I want to be held accountable for your reliability story and assist everyone from engineering interns to CTOs in creating a culture of reliability.
Recruiters and hiring managers: Read “Career Path” before contacting as it will answer a lot of questions.
Senior Site Reliability Engineer
Slack
San Francisco
August 2018 - August 2022
Reliability by Design and Reliability by Culture focused engineering, writing and presentation. Highlights include System configuration automation control with Chef and Puppet (most recently Chef) with custom roles and modules and feature flagging. AWS management with and without Terraform for EC2, SQS/SNS, S3, and more. Migrating to the use of Docker and Kubernetes and assisting developers in the transition to stateless services. Homemade tooling and scripts (primarily Golang and Python and shell) for developers to run their own operational tasks. Extensive use of Slack, Slack bots, integrations and best practices. On-call response for mission-critical production infrastructure. Participation and conduction of production readiness reviews and planned disaster response exercises and helping fix issues that arose from those exercises. Participation in the global major incident commander pager rotation, requiring broad knowledge of system/team responsibilities and assigning tasks and preparing frequent reports on major incidents to both customer service and to executives. Participation in shaping the culture of reliable engineering, including running incident reviews (postmortems) and follow-ups, writing and presenting the blameless culture policy, and mentoring other incident commanders and incident review facilitators.
Software Engineer II (Platform/Datacenter)
Microsoft (Yammer)
San Francisco
May 2014 - May 2018
Software Engineer II (more of a platform/operations role) on the Yammer Compute team. Duties include a wide range of datacenter management tasks including maintaining systems on a custom in-house containerization layer based on LXC and assisting in migrating the platform to Docker based (and Mesos/Marathon orchestrated) systems in Microsoft Azure.

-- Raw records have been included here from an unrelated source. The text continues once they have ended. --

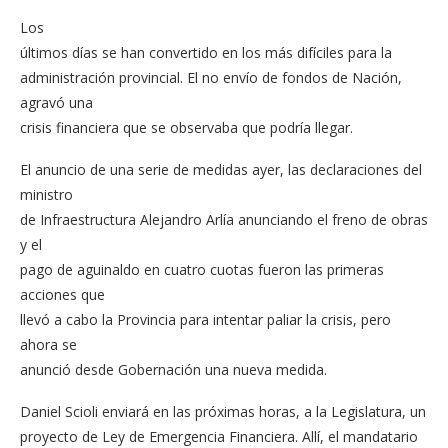
Los
últimos días se han convertido en los más difíciles para la
administración provincial. El no envío de fondos de Nación,
agravó una
crisis financiera que se observaba que podría llegar.
El anuncio de una serie de medidas ayer, las declaraciones del
ministro
de Infraestructura Alejandro Arlía anunciando el freno de obras
y el
pago de aguinaldo en cuatro cuotas fueron las primeras
acciones que
llevó a cabo la Provincia para intentar paliar la crisis, pero
ahora se
anunció desde Gobernación una nueva medida.
Daniel Scioli enviará en las próximas horas, a la Legislatura, un
proyecto de Ley de Emergencia Financiera. Allí, el mandatario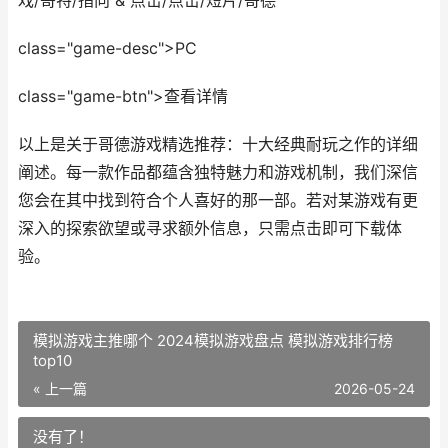
戏/哥特/指向 & 点击/点击/短片/哥德
class="game-desc">PC
class="game-btn">查看详情
以上是关于哥德游戏精选推荐：十大经典耐玩之作的详细
阐述。每一款作品都蕴含独特魅力和游戏机制，我们深信
您会在其中找到符合个人喜好的那一部。若对某游戏有更
深入的探索欲望或寻求额外信息，只需点击即可下载体
验。
模拟游戏主推哪个 2024模拟游戏盘点 模拟游戏排行榜
top10
« 上一篇
2026-05-24
没有了！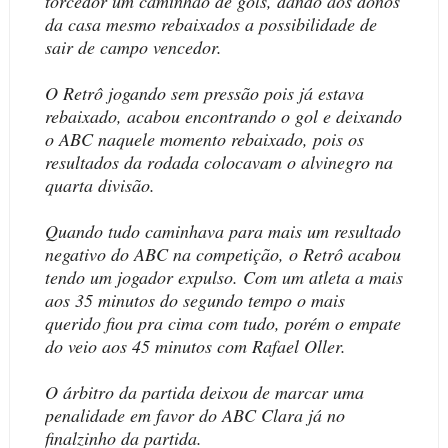
torcedor um caminhão de gols, dando aos donos
da casa mesmo rebaixados a possibilidade de
sair de campo vencedor.
O Retrô jogando sem pressão pois já estava
rebaixado, acabou encontrando o gol e deixando
o ABC naquele momento rebaixado, pois os
resultados da rodada colocavam o alvinegro na
quarta divisão.
Quando tudo caminhava para mais um resultado
negativo do ABC na competição, o Retrô acabou
tendo um jogador expulso. Com um atleta a mais
aos 35 minutos do segundo tempo o mais
querido fiou pra cima com tudo, porém o empate
do veio aos 45 minutos com Rafael Oller.
O árbitro da partida deixou de marcar uma
penalidade em favor do ABC Clara já no
finalzinho da partida.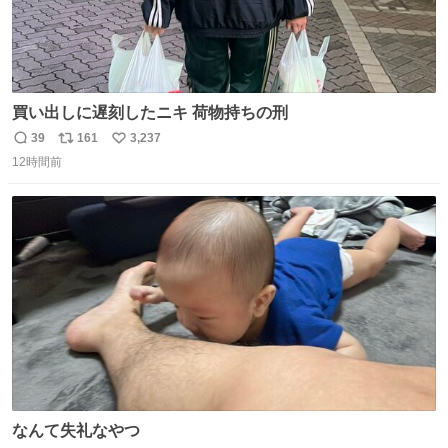
買い出しに遅刻したニキ 荷物持ちの刑
39
161
3,237
返
リ
い
12時間前
信
ポ
い
数
ス
ね
ト
数
数
なんて失礼なやつ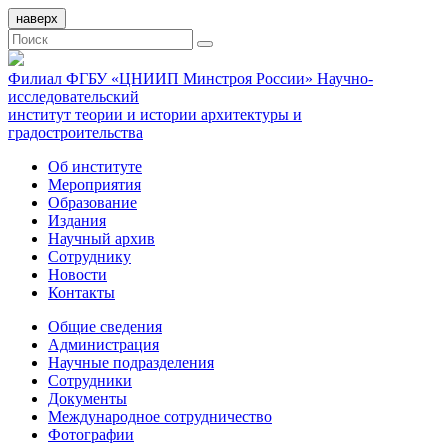
наверх
Филиал ФГБУ «ЦНИИП Минстроя России» Научно-
исследовательский
институт теории и истории архитектуры и
градостроительства
Об институте
Мероприятия
Образование
Издания
Научный архив
Сотруднику
Новости
Контакты
Общие сведения
Администрация
Научные подразделения
Сотрудники
Документы
Международное сотрудничество
Фотографии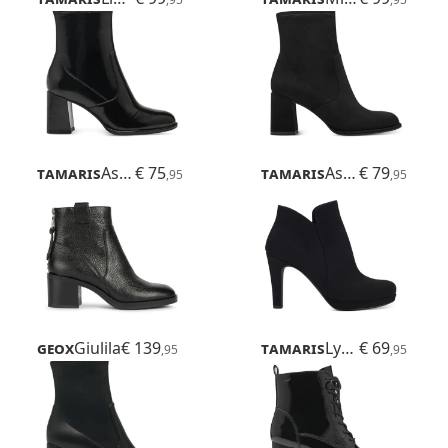
Tamaris
Aspasia
€ 75
Tamaris
Aspasia
€ 79
,95
,95
Geox
Giulila
€ 139
Tamaris
Lycoris
€ 69
,95
,95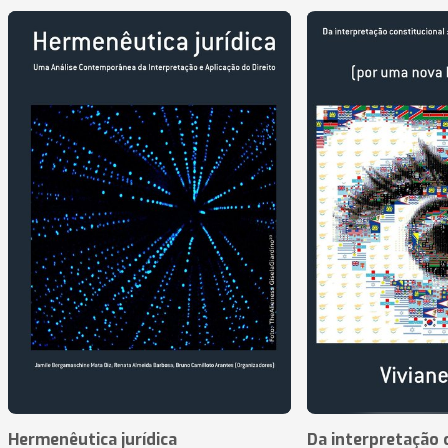
Hermenêutica jurídica
Da interpretação c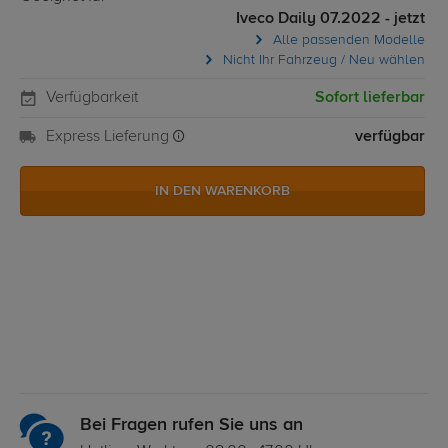
Iveco Daily 07.2022 - jetzt
Alle passenden Modelle
Nicht Ihr Fahrzeug / Neu wählen
Verfügbarkeit
Sofort lieferbar
Express Lieferung
verfügbar
IN DEN WARENKORB
Bei Fragen rufen Sie uns an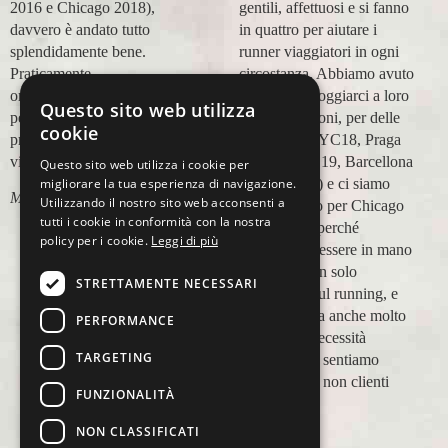
2016 e Chicago 2018),
gentili, affettuosi e si fanno
davvero è andato tutto
in quattro per aiutare i
splendidamente bene.
runner viaggiatori in ogni
Praticamente
circostanza. Abbiamo avuto
organizzazione
modo di appoggiarci a loro
Questo sito web utilizza
perfetta,dalla
in più occasioni, per delle
cookie
prenotazione,mesi prima,al
maratone (NYC18, Praga
viaggio.
19, Valencia 19, Barcellona
Questo sito web utilizza i cookie per
migliorare la tua esperienza di navigazione.
21, NYC 22) e ci siamo
Marco Ceseri
Utilizzando il nostro sito web acconsenti a
affidati a loro per Chicago
tutti i cookie in conformità con la nostra
23 (ottobre) perché
policy per i cookie.
Leggi di più
sappiamo di essere in mano
a persone non solo
STRETTAMENTE NECESSARI
competenti sul running, e
sulle città, ma anche molto
PERFORMANCE
attente alle necessità
TARGETING
personali. Ci sentiamo
ospiti, amici, non clienti
FUNZIONALITÀ
Paolo Pugni
NON CLASSIFICATI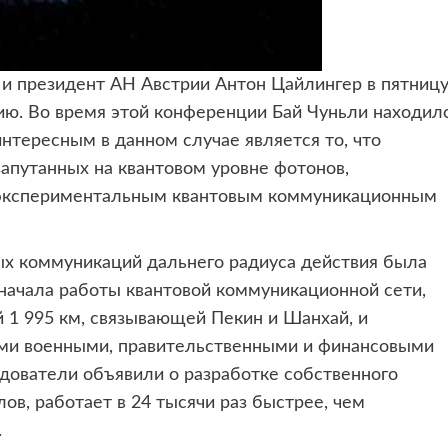
 и президент АН Австрии
Антон Цайлингер в пятниц
ю. Во время этой конференции Бай Чуньли находил
нтересным в данном случае является то, что
апутанных на квантовом уровне фотонов,
 экспериментальным квантовым коммуникационным
ых коммуникаций дальнего радиуса действия была
 начала работы квантовой коммуникационной сети,
й 1 995 км, связывающей Пекин и Шанхай, и
ими военными, правительственными и финансовыми
едователи объявили о разработке собственного
лов, работает в 24 тысячи раз быстрее, чем
.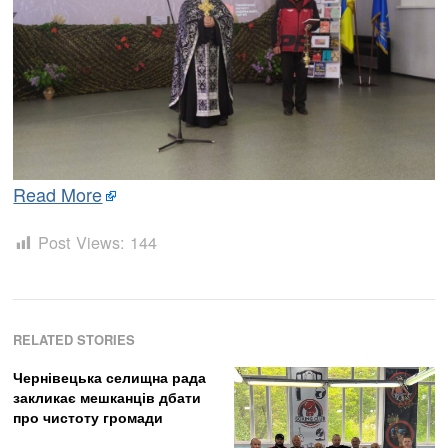
Read More
Post Views:
144
RELATED STORIES
Чернівецька селищна рада
закликає мешканців дбати
про чистоту громади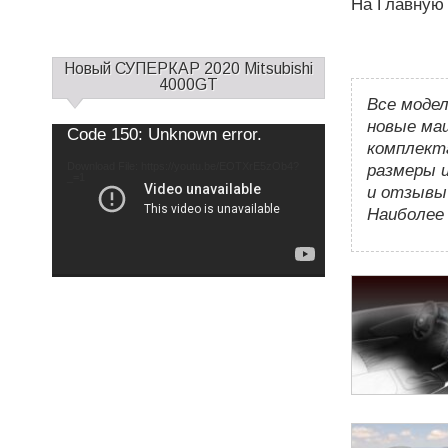
На Главную
С
Новый СУПЕРКАР 2020 Mitsubishi
а
4000GT
Все модел
й
д
новые маш
Use
Video
Code 150: Unknown error.
Up/Down
б
комплект
Player
Arrow
keys
а
Download File: https://youtu.be/EOTXrE5zOb4?
to
размеры и
increase
_=1
р
or
и отзывы 
decrease
1
volume.
Наиболее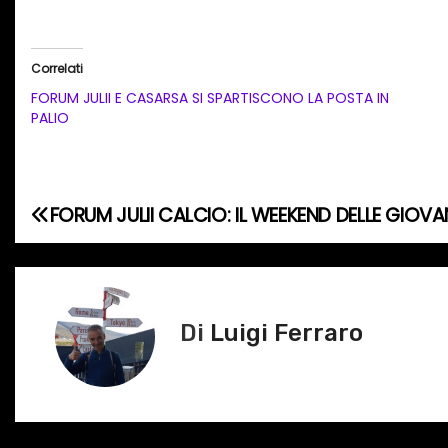
a
r
i
Correlati
c
FORUM JULII E CASARSA SI SPARTISCONO LA POSTA IN
a
PALIO
m
e
n
FORUM JULII CALCIO: IL WEEKEND DELLE GIOVAN
N
t
o
a
i
v
n
Di
Luigi Ferraro
c
i
o
g
r
s
a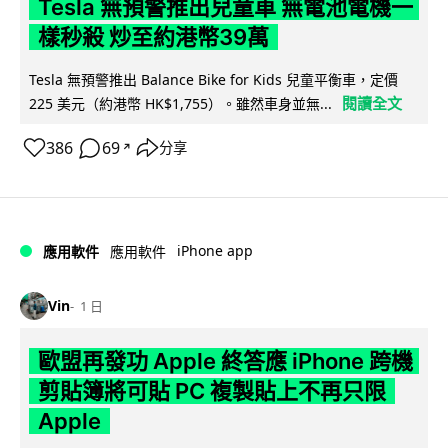
Tesla 無預警推出兒童車 無電池電機一
樣秒殺 炒至約港幣39萬
Tesla 無預警推出 Balance Bike for Kids 兒童平衡車，定價
閱讀全文
225 美元（約港幣 HK$1,755）。雖然車身並無...
386
69
分享
↗
iPhone app
應用軟件
應用軟件
Vin
1 日
歐盟再發功 Apple 終答應 iPhone 跨機
剪貼簿將可貼 PC 複製貼上不再只限
Apple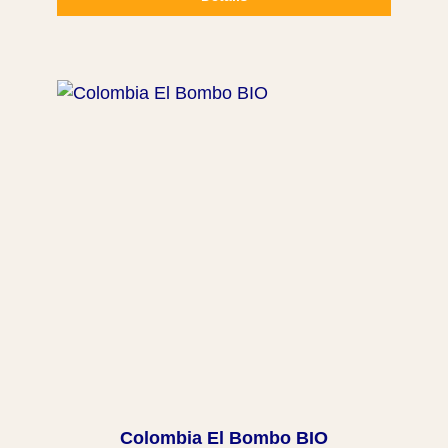
Colombia El Bombo BIO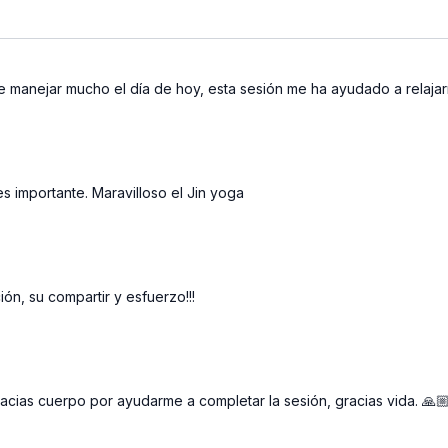
e manejar mucho el día de hoy, esta sesión me ha ayudado a relaja
s importante. Maravilloso el Jin yoga
ión, su compartir y esfuerzo!!!
racias cuerpo por ayudarme a completar la sesión, gracias vida. 🙏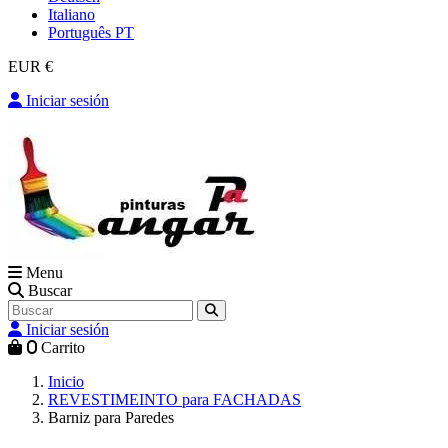
Italiano
Português PT
EUR €
Iniciar sesión
Menu
Buscar
Iniciar sesión
0
Carrito
Inicio
REVESTIMEINTO para FACHADAS
Barniz para Paredes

Tasks were heavy on debugging, scripting, Puppet, HAProxy, Ubuntu, monitoring and metrics, provisioning and resource management, and building custom tools for automatic volume encryption, DNS synchronization between providers, and all the various nuts and bolts that make large-deployment Linux environments challenging. Very heavy in bash/awk scripting with lighter solutions in Python (mostly for parsing data from JSON endpoints) and Ruby (mostly within the context of Puppet.)
Prior to 2014
Years of Linux Systems Administration with understanding of Linux fundamentals and deep-dive investigations. Principles of Internet operations like DNS, ARP, firewalling, load balancing. Analytical skills for project planning, problem solving, vulnerability detection, and decision making. Creative problem solving and understanding that solutions are a balance of technical needs and people needs.